(Collected data entries)
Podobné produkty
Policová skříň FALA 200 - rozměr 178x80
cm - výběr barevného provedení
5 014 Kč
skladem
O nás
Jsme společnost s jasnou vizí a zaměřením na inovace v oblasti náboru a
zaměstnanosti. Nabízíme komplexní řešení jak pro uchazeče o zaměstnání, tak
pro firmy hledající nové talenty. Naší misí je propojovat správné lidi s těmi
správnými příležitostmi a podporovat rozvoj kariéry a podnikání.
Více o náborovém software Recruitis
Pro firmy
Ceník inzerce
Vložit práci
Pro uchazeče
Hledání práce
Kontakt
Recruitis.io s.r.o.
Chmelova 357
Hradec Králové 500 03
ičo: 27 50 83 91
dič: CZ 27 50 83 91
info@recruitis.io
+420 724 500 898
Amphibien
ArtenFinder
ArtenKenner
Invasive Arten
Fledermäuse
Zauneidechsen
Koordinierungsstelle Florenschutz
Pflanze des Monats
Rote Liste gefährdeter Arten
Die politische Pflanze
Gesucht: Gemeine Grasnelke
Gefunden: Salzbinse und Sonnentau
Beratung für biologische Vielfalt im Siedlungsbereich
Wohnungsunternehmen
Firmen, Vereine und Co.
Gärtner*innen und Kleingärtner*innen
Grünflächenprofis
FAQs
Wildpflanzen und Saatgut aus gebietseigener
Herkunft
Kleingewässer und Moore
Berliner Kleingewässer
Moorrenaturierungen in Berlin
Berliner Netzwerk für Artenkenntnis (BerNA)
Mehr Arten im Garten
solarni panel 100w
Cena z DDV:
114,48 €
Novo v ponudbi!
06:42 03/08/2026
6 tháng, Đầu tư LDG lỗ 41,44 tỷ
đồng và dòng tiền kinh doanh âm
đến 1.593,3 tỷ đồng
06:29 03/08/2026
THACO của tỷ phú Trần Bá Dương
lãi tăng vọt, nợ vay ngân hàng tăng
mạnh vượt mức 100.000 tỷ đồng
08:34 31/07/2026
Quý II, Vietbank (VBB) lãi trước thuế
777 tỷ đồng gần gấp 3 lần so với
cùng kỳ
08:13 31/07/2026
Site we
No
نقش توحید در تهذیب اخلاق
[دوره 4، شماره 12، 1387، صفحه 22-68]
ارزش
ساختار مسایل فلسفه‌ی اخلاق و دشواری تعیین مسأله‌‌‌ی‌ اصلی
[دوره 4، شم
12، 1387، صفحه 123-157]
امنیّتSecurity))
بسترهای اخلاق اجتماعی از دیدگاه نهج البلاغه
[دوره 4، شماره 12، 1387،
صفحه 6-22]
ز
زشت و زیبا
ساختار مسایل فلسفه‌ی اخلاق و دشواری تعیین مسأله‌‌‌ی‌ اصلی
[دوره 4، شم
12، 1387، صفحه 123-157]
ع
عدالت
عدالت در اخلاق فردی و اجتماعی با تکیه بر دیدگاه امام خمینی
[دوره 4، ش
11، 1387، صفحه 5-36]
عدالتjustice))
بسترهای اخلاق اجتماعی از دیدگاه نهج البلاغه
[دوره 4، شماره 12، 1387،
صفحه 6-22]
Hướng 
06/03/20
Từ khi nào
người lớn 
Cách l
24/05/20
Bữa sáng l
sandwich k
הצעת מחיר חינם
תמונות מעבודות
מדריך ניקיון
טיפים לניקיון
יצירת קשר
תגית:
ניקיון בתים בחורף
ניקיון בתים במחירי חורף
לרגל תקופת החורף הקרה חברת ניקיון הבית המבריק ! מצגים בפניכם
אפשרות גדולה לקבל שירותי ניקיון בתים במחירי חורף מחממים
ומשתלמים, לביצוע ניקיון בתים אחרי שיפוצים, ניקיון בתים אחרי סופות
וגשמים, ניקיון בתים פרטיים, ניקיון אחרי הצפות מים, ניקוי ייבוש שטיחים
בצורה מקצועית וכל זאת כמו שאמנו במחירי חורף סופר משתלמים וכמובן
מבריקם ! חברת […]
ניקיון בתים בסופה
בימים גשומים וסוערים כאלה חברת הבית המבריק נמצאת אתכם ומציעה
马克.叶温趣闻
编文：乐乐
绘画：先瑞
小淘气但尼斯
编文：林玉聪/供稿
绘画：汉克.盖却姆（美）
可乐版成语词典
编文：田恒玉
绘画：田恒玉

> **Your objective**
What is needed is an exact copy of every entry.

> **Finished task**
Podobné produkty
Policová skříň FALA 200 - rozměr 178x80
cm - výběr barevného provedení
5 014 Kč
skladem
O nás
Jsme společnost s jasnou vizí a zaměřením na inovace v oblasti náboru a
zaměstnanosti. Nabízíme komplexní řešení jak pro uchazeče o zaměstnání, tak
pro firmy hledající nové talenty. Naší misí je propojovat správné lidi s těmi
správnými příležitostmi a podporovat rozvoj kariéry a podnikání.
Více o náborovém software Recruitis
Pro firmy
Ceník inzerce
Vložit práci
Pro uchazeče
Hledání práce
Kontakt
Recruitis.io s.r.o.
Chmelova 357
Hradec Králové 500 03
ičo: 27 50 83 91
dič: CZ 27 50 83 91
info@recruitis.io
+420 724 500 898
Amphibien
ArtenFinder
ArtenKenner
Invasive Arten
Fledermäuse
Zauneidechsen
Koordinierungsstelle Florenschutz
Pflanze des Monats
Rote Liste gefährdeter Arten
Die politische Pflanze
Gesucht: Gemeine Grasnelke
Gefunden: Salzbinse und Sonnentau
Beratung für biologische Vielfalt im Siedlungsbereich
Wohnungsunternehmen
Firmen, Vereine und Co.
Gärtner*innen und Kleingärtner*innen
Grünflächenprofis
FAQs
Wildpflanzen und Saatgut aus gebietseigener
Herkunft
Kleingewässer und Moore
Berliner Kleingewässer
Moorrenaturierungen in Berlin
Berliner Netzwerk für Artenkenntnis (BerNA)
Mehr Arten im Garten
solarni panel 100w
Cena z DDV:
114,48 €
Novo v ponudbi!
06:42 03/08/2026
6 tháng, Đầu tư LDG lỗ 41,44 tỷ
đồng và dòng tiền kinh doanh âm
đến 1.593,3 tỷ đồng
06:29 03/08/2026
THACO của tỷ phú Trần Bá Dương
lãi tăng vọt, nợ vay ngân hàng tăng
mạnh vượt mức 100.000 tỷ đồng
08:34 31/07/2026
Quý II, Vietbank (VBB) lãi trước thuế
777 tỷ đồng gần gấp 3 lần so với
cùng kỳ
08:13 31/07/2026
Site we
No
نقش توحید در تهذیب اخلاق
[دوره 4، شماره 12، 1387، صفحه 22-68]
ارزش
ساختار مسایل فلسفه‌ی اخلاق و دشواری تعیین مسأله‌‌‌ی‌ اصلی
[دوره 4، شم
12، 1387، صفحه 123-157]
امنیّتSecurity))
بسترهای اخلاق اجتماعی از دیدگاه نهج البلاغه
[دوره 4، شماره 12، 1387،
صفحه 6-22]
ز
زشت و زیبا
ساختار مسایل فلسفه‌ی اخلاق و دشواری تعیین مسأله‌‌‌ی‌ اصلی
[دوره 4، شم
12، 1387، صفحه 123-157]
ع
عدالت
عدالت در اخلاق فردی و اجتماعی با تکیه بر دیدگاه امام خمینی
[دوره 4، ش
11، 1387، صفحه 5-36]
عدالتjustice))
بسترهای اخلاق اجتماعی از دیدگاه نهج البلاغه
[دوره 4، شماره 12، 1387،
صفحه 6-22]
Hướng 
06/03/20
Từ khi nào
người lớn 
Cách l
24/05/20
Bữa sáng l
sandwich k
הצעת מחיר חינם
תמונות מעבודות
מדריך ניקיון
טיפים לניקיון
יצירת קשר
תגית:
ניקיון בתים בחורף
ניקיון בתים במחירי חורף
לרגל תקופת החורף הקרה חברת ניקיון הבית המבריק ! מצגים בפניכם
אפשרות גדולה לקבל שירותי ניקיון בתים במחירי חורף מחממים
ומשתלמים, לביצוע ניקיון בתים אחרי שיפוצים, ניקיון בתים אחרי סופות
וגשמים, ניקיון בתים פרטיים, ניקיון אחרי הצפות מים, ניקוי ייבוש שטיחים
בצורה מקצועית וכל זאת כמו שאמנו במחירי חורף סופר משתלמים וכמובן
מבריקם ! חברת […]
ניקיון בתים בסופה
בימים גשומים וסוערים כאלה חברת הבית המבריק נמצאת אתכם ומציעה
马克.叶温趣闻
编文：乐乐
绘画：先瑞
小淘气但尼斯
编文：林玉聪/供稿
绘画：汉克.盖却姆（美）
可乐版成语词典
编文：田恒玉
绘画：田恒玉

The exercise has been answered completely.